Valerie y Ray estaban hablando en la sala de estar mientras él se suponía que cuidaba a Teo y acababa de salir de la habitación porque quería ir al baño.
—Querido… ¿Qué debemos hacer? —Valerie se agarró la cabeza como si sintiera dolor—. Teo… Él… Es decir, me alegra que tenga talento, pero su talento… Es demasiado. ¿Has notado la fluctuación del Poder Mágico a su alrededor?
—Lo sé —Ray acarició su cabello para calmarla—. Si esto continúa, el talento de Teo pronto será descubierto. Me temo que su control por sí solo es mucho más fuerte que el mío. También está el hecho de que puede adaptarse a casi todo rápidamente, desde hablar hasta otras cosas.
—Incluso podía de alguna manera sentir cuando entrábamos a la habitación, aunque podría ser su instinto. Por lo que puedo ver, su talento es la adaptabilidad o el aprendizaje.
—Normalmente, solo dominamos el 100 por ciento de un aspecto… como mi Control mientras que el resto es solo 50 por ciento. En cuanto a Teo, su control por sí solo es como el 120 por ciento de mi talento. Luego, con su talento, puede ser capaz de aumentar los otros cuatro aspectos al 75 por ciento, si no al 100 por ciento.

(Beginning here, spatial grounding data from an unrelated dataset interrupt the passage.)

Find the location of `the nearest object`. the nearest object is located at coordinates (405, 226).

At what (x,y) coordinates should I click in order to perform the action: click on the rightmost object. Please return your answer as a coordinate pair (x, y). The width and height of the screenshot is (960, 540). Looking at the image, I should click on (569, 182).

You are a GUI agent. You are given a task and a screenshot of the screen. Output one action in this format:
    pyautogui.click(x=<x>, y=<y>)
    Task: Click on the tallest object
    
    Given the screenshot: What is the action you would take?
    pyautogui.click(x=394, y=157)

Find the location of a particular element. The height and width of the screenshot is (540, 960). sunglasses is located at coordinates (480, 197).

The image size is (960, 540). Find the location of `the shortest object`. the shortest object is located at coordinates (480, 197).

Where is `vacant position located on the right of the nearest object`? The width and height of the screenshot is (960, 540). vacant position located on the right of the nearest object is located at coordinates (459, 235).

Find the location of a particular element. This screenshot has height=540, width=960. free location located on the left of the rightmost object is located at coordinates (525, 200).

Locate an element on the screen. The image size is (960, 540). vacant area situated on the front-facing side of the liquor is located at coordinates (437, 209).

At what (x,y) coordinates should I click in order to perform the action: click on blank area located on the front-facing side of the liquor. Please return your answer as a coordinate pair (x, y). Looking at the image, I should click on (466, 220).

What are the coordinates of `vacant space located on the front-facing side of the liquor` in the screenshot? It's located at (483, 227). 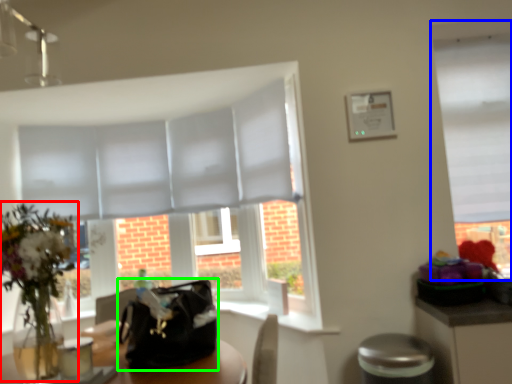 Question: Which object is positioned farthest from floral arrangement (highlighted by a red box)? Select from window (highlighted by a blue box) and handbag (highlighted by a green box).

Choices:
 (A) window
 (B) handbag

Answer: (A) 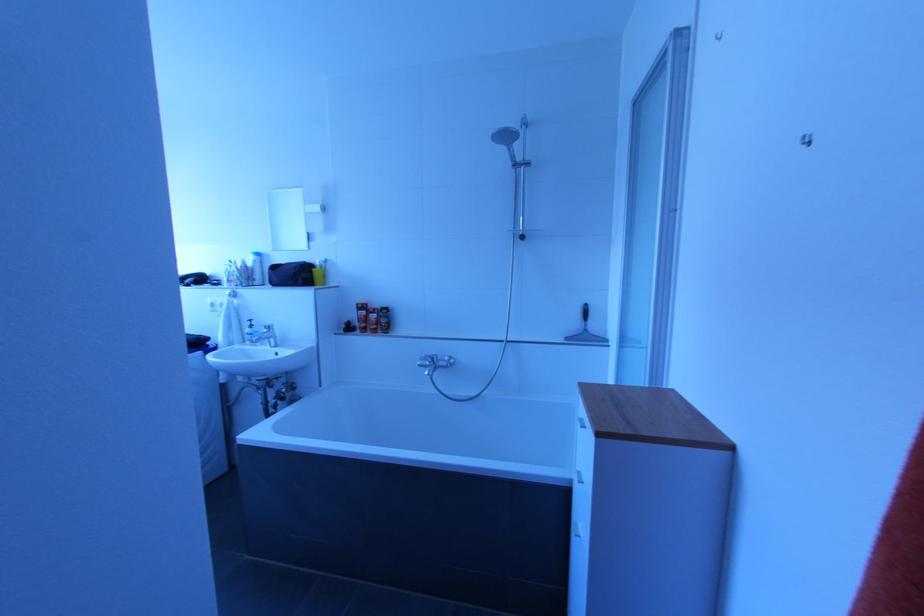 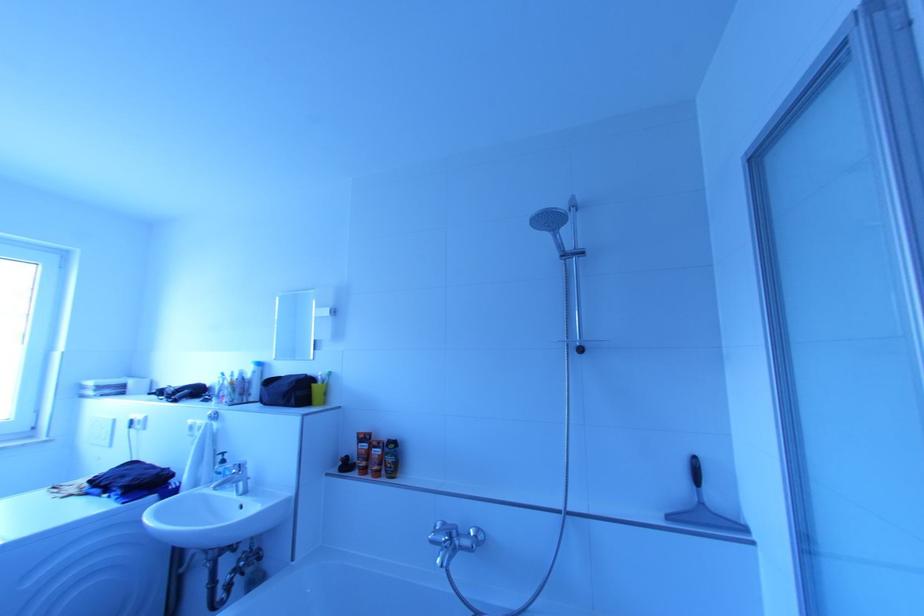 Question: How did the camera likely rotate?

Choices:
 (A) Left
 (B) Right
 (C) Up
 (D) Down

Answer: (C) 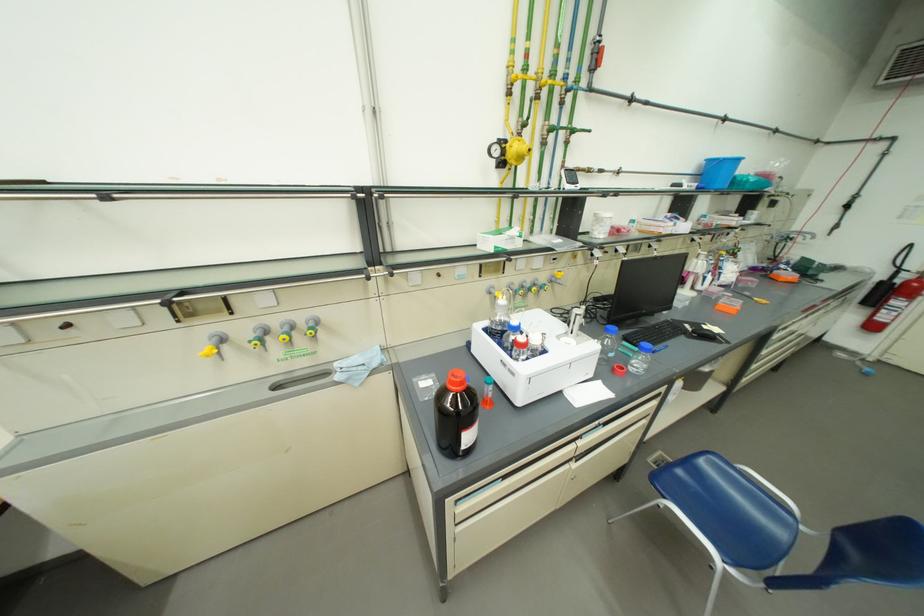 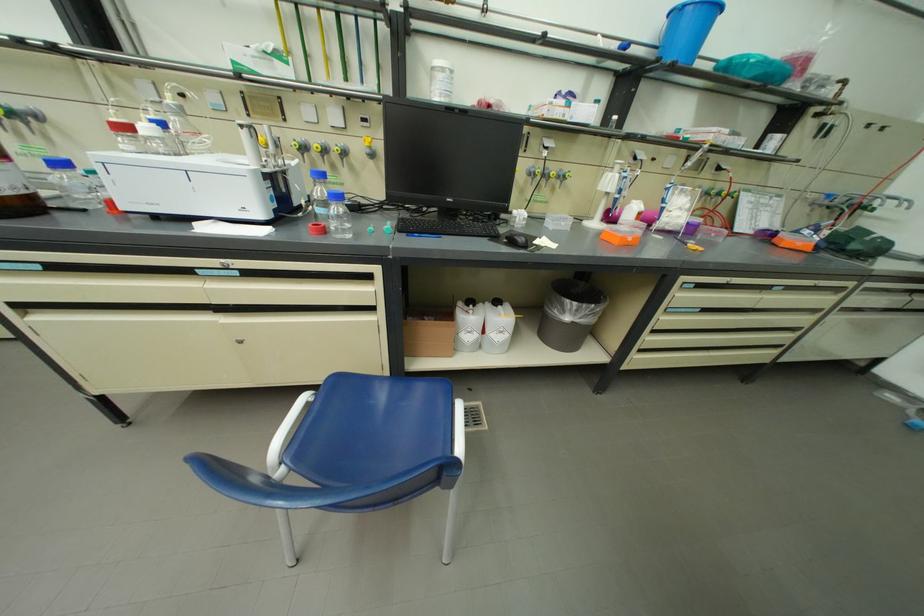 Locate, in the second image, the point that corresponds to pixel 744 314 in the first image.

(626, 244) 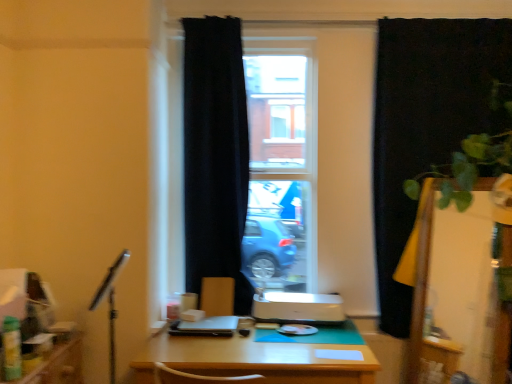 Where is `vacant region above wooden desk at center (from a real-world perspective)`? The height and width of the screenshot is (384, 512). vacant region above wooden desk at center (from a real-world perspective) is located at coordinates (289, 336). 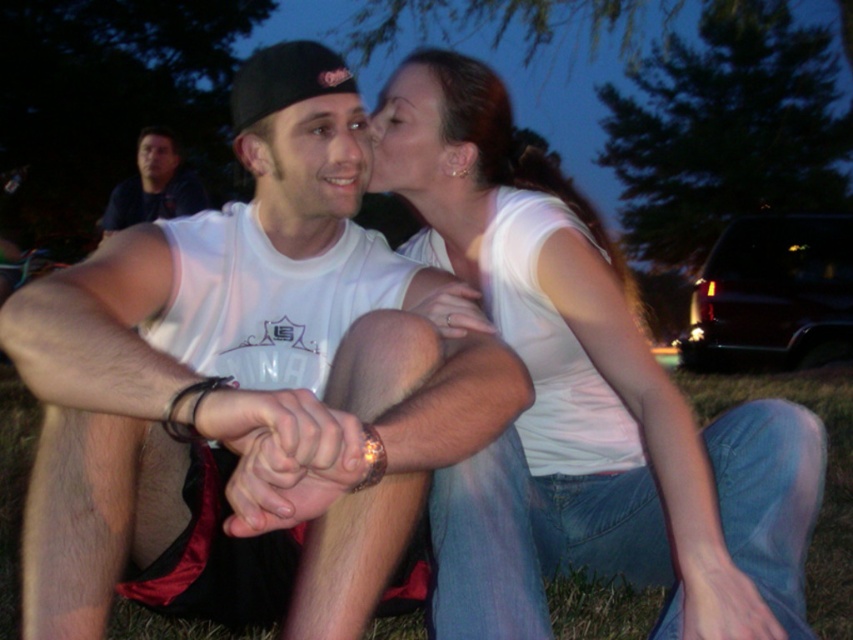 Which is more to the right, green grass at lower center or matte white t-shirt at center?

green grass at lower center

Is green grass at lower center smaller than matte white t-shirt at center?

Yes.

Is point (625, 600) farther from camera compared to point (318, 140)?

Yes, point (625, 600) is farther from viewer.

Locate an element on the screen. The height and width of the screenshot is (640, 853). green grass at lower center is located at coordinates (827, 474).

Which is in front, point (511, 205) or point (187, 200)?

Point (511, 205)

Which of these two, white matte shirt at upper center or dark blue shirt at upper left, stands shorter?

Standing shorter between the two is dark blue shirt at upper left.

Between point (488, 305) and point (142, 218), which one is positioned in front?

Positioned in front is point (488, 305).

Locate an element on the screen. white matte shirt at upper center is located at coordinates (598, 419).

Consider the image. How far apart are white matte shirt at upper center and matte white t-shirt at center?

They are 55.05 centimeters apart.

Is white matte shirt at upper center behind matte white t-shirt at center?

No, white matte shirt at upper center is in front of matte white t-shirt at center.

Where is `white matte shirt at upper center`? white matte shirt at upper center is located at coordinates (598, 419).

This screenshot has height=640, width=853. I want to click on white matte shirt at upper center, so click(x=598, y=419).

—Con lo rápido que es su crecimiento… Me temo que no pasará mucho tiempo para que la familia lo descubra. Después de eso… Me temo que todos se moverán, especialmente el Emperador Mental. Ya casi somos un Experto de Rango Mítico ahora, pero no podemos luchar contra ellos. Y en el momento en que lo descubran, me temo que el Emperador Mental lavará el cerebro de Teo.
Valerie apretó los dientes y preguntó cansadamente:
—¿Entonces qué? ¿Deberíamos ocultar el talento de Teo y criarlo como un niño normal sin talento? ¿O deberíamos suplicarle a mi padre que se ocupe de Teo?